Asylunterkunft bleibt sieben Jahre

Zorneding - Der Pachtvertrag für geplantes Pöringer Containerdorf wird verlängert. Das beschloss der Zornedinger Gemeinderat in seiner jüngsten Sitzung.

"Ich bin in einer Zwickmühle“, gestand Bürgermeister Piet Mayr in der jüngsten Gemeinderatssitzung, und die übrigen Ratsmitglieder empfanden ähnlich. Sie mussten sich zwischen ihrem Versprechen an die Pöringer Bürger und ihrem Zugeständnis ans Landratsamt entscheiden. Dabei ging es um die geplante Asylunterkunft in der Eglhartinger Straße in Pöring.

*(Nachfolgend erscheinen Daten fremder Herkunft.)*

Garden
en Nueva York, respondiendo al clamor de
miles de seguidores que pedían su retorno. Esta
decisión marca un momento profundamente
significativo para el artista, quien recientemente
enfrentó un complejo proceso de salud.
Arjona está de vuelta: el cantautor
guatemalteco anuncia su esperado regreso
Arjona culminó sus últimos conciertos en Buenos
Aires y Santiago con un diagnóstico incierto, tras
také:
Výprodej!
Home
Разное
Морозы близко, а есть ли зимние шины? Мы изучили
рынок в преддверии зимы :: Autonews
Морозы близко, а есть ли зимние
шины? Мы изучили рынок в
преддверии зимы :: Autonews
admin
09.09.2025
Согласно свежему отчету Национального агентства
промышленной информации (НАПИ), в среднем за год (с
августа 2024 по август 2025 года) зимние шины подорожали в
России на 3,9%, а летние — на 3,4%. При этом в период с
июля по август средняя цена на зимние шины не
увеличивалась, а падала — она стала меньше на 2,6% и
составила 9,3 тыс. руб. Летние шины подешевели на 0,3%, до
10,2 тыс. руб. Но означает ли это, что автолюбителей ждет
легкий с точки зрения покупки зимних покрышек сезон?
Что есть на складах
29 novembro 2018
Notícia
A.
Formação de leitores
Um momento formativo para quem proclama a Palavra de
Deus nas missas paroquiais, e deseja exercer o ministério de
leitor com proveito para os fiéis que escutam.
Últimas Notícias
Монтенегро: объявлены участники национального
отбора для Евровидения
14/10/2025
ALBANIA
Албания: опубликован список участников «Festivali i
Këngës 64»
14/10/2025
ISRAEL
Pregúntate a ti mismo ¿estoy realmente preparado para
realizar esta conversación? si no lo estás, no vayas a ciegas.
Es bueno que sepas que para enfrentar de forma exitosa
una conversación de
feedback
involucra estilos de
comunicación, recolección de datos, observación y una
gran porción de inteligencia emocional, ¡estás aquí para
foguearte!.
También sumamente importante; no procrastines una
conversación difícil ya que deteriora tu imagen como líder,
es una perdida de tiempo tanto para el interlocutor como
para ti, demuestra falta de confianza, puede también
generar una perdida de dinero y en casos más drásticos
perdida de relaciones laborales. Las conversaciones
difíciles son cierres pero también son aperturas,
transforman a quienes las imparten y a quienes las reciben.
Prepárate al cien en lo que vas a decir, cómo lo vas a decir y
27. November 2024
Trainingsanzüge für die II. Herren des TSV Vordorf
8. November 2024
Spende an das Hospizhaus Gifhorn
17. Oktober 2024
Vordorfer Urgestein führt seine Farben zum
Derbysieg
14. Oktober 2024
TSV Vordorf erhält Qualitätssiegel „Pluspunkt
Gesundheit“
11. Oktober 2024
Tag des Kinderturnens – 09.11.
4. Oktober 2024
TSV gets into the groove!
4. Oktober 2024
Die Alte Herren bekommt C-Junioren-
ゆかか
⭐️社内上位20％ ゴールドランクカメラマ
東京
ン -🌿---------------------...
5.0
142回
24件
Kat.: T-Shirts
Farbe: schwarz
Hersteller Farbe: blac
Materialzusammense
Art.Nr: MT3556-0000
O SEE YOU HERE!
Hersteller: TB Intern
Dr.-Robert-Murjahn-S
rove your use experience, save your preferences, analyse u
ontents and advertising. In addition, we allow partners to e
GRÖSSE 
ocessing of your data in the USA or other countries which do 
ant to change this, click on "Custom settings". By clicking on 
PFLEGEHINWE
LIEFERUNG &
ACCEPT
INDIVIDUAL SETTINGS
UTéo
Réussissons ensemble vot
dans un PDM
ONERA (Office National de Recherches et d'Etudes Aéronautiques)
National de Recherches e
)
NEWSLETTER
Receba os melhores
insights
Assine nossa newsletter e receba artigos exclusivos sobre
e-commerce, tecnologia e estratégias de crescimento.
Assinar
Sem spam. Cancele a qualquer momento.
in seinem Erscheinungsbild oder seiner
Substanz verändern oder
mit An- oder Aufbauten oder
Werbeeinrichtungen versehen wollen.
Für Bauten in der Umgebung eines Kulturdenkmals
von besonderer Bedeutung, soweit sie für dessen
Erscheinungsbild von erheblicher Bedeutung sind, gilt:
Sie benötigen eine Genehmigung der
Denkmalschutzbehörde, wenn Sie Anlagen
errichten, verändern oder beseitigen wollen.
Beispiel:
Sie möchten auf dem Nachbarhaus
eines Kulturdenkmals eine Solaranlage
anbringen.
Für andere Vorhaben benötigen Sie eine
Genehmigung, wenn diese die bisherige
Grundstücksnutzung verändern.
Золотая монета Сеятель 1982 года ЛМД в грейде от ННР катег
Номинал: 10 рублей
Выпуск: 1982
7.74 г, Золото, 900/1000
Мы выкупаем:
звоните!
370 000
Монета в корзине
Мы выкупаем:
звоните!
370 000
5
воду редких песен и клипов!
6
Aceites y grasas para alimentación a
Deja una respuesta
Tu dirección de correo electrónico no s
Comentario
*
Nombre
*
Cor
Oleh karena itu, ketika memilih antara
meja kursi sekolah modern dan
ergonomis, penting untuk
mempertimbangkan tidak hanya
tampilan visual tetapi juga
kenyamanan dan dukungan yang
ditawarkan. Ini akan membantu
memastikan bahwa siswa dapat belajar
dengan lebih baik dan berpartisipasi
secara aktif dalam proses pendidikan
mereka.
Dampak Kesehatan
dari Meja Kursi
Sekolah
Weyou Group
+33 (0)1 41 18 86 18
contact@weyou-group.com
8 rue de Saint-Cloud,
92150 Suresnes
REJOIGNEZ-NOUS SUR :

Schon im April hatte der Gemeinderat zugestimmt, dem Landratsamt dort eine Fläche für die Unterbringung von 64 Asylbewerbern in Wohncontainern zu verpachten. Bislang blieb die Fläche leer, weil in den letzten Wochen und Monaten deutlich weniger Flüchtlinge den Landkreis erreichten. Doch das könnte sich bald ändern. Nun bat das Landratsamt die Gemeinde, den Pachtvertrag von vier auf sieben Jahre zu verlängern. Grund: Die Regierung von Oberbayern genehmigt nur noch Vorhaben mit Pachtdauer ab sieben Jahren, weil bei einer kürzeren Pachtzeit die Wirtschaftlichkeit angezweifelt wird.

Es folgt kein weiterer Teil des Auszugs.